Key union organizing tactic backed by U.S. labor board

By Daniel Wiessner

(Reuters) – The agency that enforces U.S. labor laws on Wednesday made it easier for unions to organize small groups of a company’s workforce, which could give them a key advantage in campaigns to unionize factories, warehouses, universities and other sprawling workplaces.

The Democrat-led National Labor Relations Board in a 3-2 decision threw out a standard that it had adopted in 2017, when it had a majority of Republican appointees, for deciding whether groups of workers with distinct jobs can hold elections to form bargaining units, which some business groups derisively call “micro unions.”

Forming smaller bargaining units can be an important organizing strategy for unions when they lack support from a majority of employees. But business groups say that smaller units fracture workplaces and complicate collective bargaining.

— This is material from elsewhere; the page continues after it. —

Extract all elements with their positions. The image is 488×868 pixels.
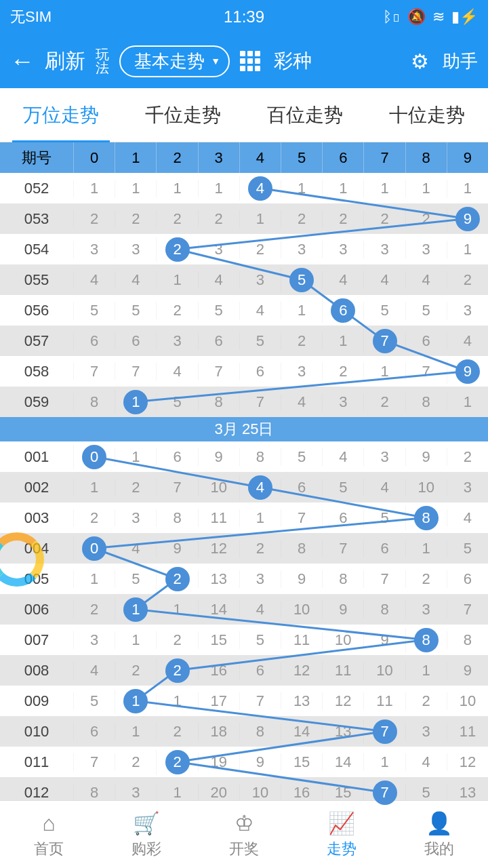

The labor board on Wednesday revived a standard it had adopted in 2011, when it also had a majority of Democratic-appointed members, that says bargaining units are appropriate as long as the workers within them do not share an “overwhelming community of interest” with other employees.

The 2017 decision had placed the burden on unions to show that groups of workers were “sufficiently distinct” from other employees.

The U.S. president appoints NLRB members but the board is an independent agency and the White House does not control its decisions.

Under the 2011 test, the board approved units of FedEx drivers that excluded warehouse workers, cosmetic and perfume department workers at a Macy’s Inc store in Massachusetts, and skilled trade workers at a Volkswagen AG plant in Chattanooga, Tennessee, plant that left out production workers.

Wednesday’s decision revived a union’s bid to represent a group of ironworkers at a Michigan steel plant that excludes painters, drivers and other employees. An NLRB official had rejected the unit under the 2017 test.

The ruling comes during a surge in union organizing that began during the COVID-19 pandemic and has included unprecedented efforts to unionize Amazon.com Inc warehouses, Starbucks cafes, Apple Inc retail stores and video game developers.

NLRB Chair Lauren McFerran, a Democrat, said in a statement that the decision ensures that workers fully enjoy the freedom to associate with unions protected by federal law.

The board’s two Republican members, Marvin Kaplan and John Ring, said in a dissenting opinion that the decision improperly favors unions while ignoring whether bargaining units “will facilitate efficient and stable collective bargaining.”